Cass. 3e civ., 13 juillet 2022, n° 21-14.394

COUR DE CASSATION

Arrêt

Rejet

COMPOSITION DE LA JURIDICTION

Président :

Mme Teiller

Rapporteur :

M. Boyer

Avocats :

SARL Boré, Salve de Bruneton et Mégret, SCP Lesourd

Poitiers, du 09 févr. 2021

9 février 2021

Faits et procédure

1. Selon l'arrêt attaqué (Poitiers, 9 février 2021), par acte du 15 septembre 2015, la société Erteco France, ensuite absorbée par la société Carrefour proximité France (la société Carrefour), se plaignant d'infiltrations en toiture du bâtiment qui lui avait été donné à bail par la société civile immobilière La Broche (la SCI), dans lequel elle exploitait son activité commerciale, a, après expertise, assigné la bailleresse en exécution forcée de travaux.

2. La société Erteco France a quitté les lieux le 23 janvier 2016.

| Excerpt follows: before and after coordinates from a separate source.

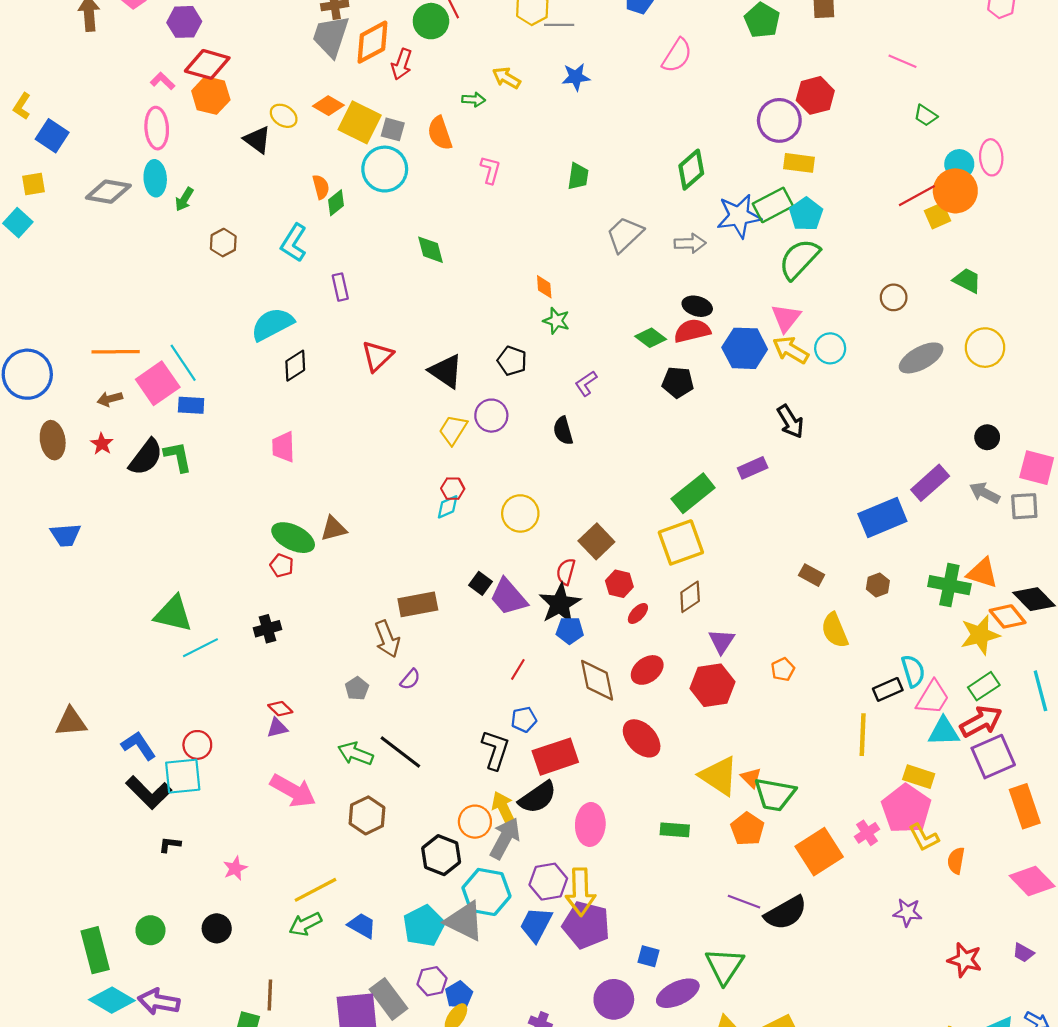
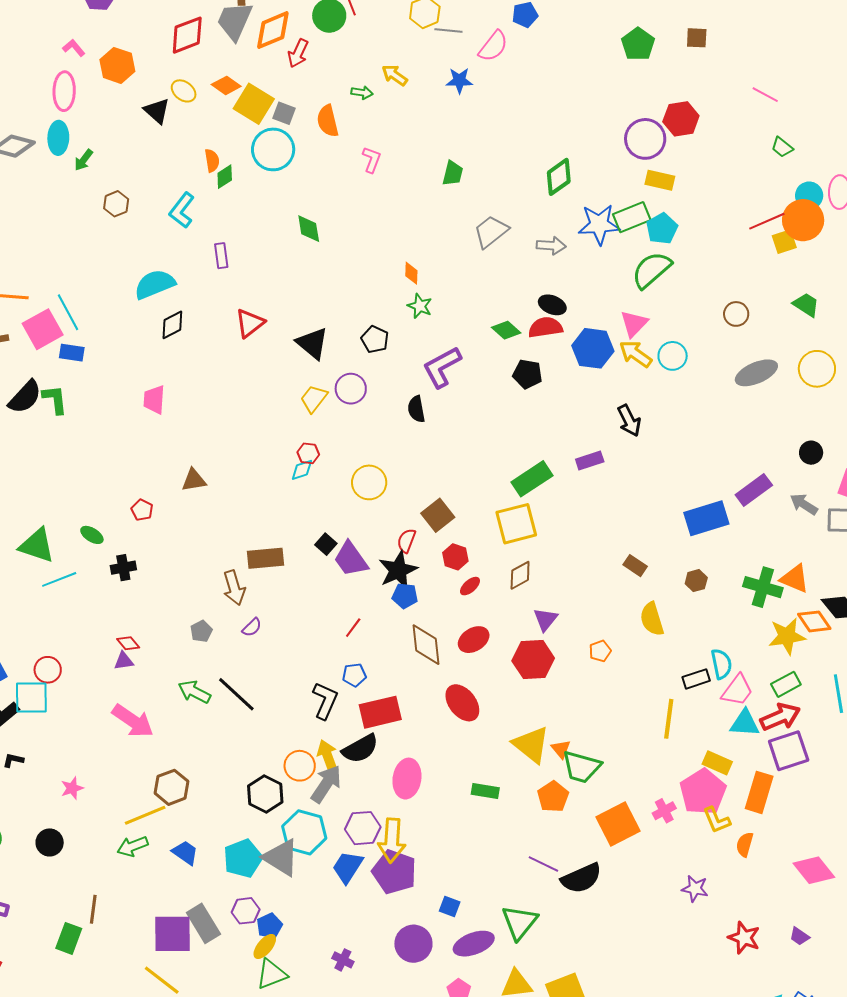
pink semicircle: (677, 55) -> (493, 46), moved
red diamond: (207, 64) -> (187, 35), moved, turned -42
purple L-shape: (586, 383) -> (442, 367), size x1.8
green ellipse: (293, 538) -> (92, 535), moved, size x0.6
orange rectangle: (1025, 806) -> (759, 792), moved, turned 30
brown hexagon: (367, 815) -> (171, 787), moved

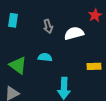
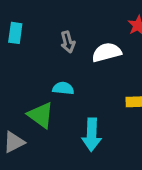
green triangle: (18, 65) -> (41, 115), moved

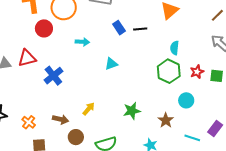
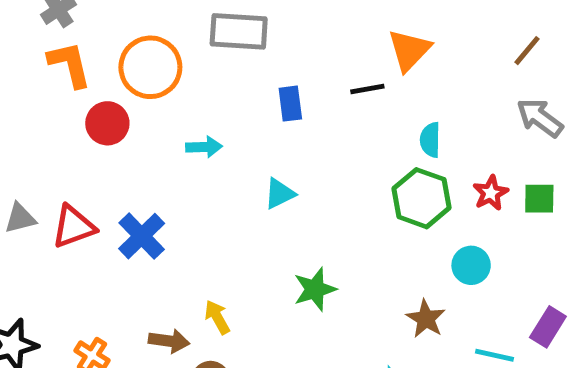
blue rectangle: (119, 28) -> (290, 104), turned 32
black line: (140, 29) -> (367, 89), moved
red triangle: (27, 58) -> (74, 227), moved
yellow arrow: (89, 109) -> (217, 317), moved, turned -64
green star: (132, 111) -> (315, 289), moved

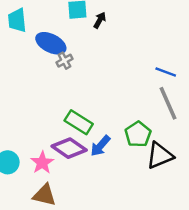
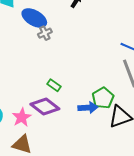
green rectangle: (79, 122) -> (54, 85), size x0.6
blue arrow: (100, 146) -> (88, 108), moved, turned -138

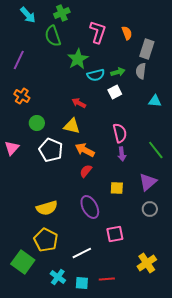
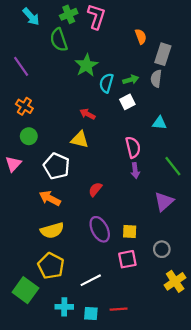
pink L-shape: (98, 32) -> (96, 17), moved
purple line: (19, 60) -> (21, 66), turned -60
cyan semicircle: (96, 75) -> (106, 83), turned 120
cyan triangle: (155, 101) -> (160, 123), moved
green circle: (37, 123) -> (29, 136), moved
orange arrow: (85, 150) -> (50, 198), moved
yellow square: (117, 188) -> (130, 231), moved
gray circle: (150, 209) -> (162, 249), moved
yellow cross: (147, 263) -> (175, 281), moved
cyan cross: (58, 277) -> (64, 307), turned -35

3. Par acte du 1er mars 2017, la SCI a délivré congé à la société Carrefour avec refus de renouvellement en déniant le statut des baux commerciaux à défaut d'exploitation du fonds de commerce et d'immatriculation au registre du commerce et des sociétés.

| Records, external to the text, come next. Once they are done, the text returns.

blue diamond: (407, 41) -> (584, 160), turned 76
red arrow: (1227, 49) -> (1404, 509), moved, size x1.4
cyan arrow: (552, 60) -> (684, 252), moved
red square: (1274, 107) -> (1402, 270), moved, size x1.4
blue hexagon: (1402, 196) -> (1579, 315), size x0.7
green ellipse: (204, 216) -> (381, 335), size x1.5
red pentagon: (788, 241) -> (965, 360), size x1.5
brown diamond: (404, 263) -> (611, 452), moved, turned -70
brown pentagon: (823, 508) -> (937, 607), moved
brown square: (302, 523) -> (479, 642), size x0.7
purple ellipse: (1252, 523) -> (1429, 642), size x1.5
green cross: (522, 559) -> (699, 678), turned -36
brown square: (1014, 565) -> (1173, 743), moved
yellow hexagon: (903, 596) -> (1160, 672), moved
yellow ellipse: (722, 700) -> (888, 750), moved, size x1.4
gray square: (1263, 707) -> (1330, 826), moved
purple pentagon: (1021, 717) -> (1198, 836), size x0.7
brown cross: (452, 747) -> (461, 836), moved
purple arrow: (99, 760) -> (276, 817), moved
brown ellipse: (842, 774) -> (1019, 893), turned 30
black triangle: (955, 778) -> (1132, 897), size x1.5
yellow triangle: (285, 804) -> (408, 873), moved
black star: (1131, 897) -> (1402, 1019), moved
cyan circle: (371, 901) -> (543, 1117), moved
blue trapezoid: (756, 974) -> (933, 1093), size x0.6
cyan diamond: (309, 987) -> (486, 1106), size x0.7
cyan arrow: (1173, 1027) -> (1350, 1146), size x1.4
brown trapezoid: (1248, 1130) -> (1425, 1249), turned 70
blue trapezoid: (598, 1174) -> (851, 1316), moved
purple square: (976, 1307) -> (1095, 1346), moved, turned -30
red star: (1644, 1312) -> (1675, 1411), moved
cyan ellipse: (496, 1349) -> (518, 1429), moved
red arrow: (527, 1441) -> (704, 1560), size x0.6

4. Un état des lieux contradictoire a été dressé le 28 septembre 2017, établissant l'existence de nombreuses dégradations commises, après le départ du preneur, par des occupants sans droit ni titre.

5. En cours d'instance, la société Carrefour, modifiant ses demandes, a sollicité, à titre principal, que soit constaté l'accord des parties sur la résiliation amiable du bail moyennant le versement par la bailleresse d'une indemnité de tel montant pour solde de tout compte et, subsidiairement, le prononcé de la résiliation judiciaire aux torts exclusifs de la SCI au 23 janvier 2016 et l'indemnisation de ses préjudices.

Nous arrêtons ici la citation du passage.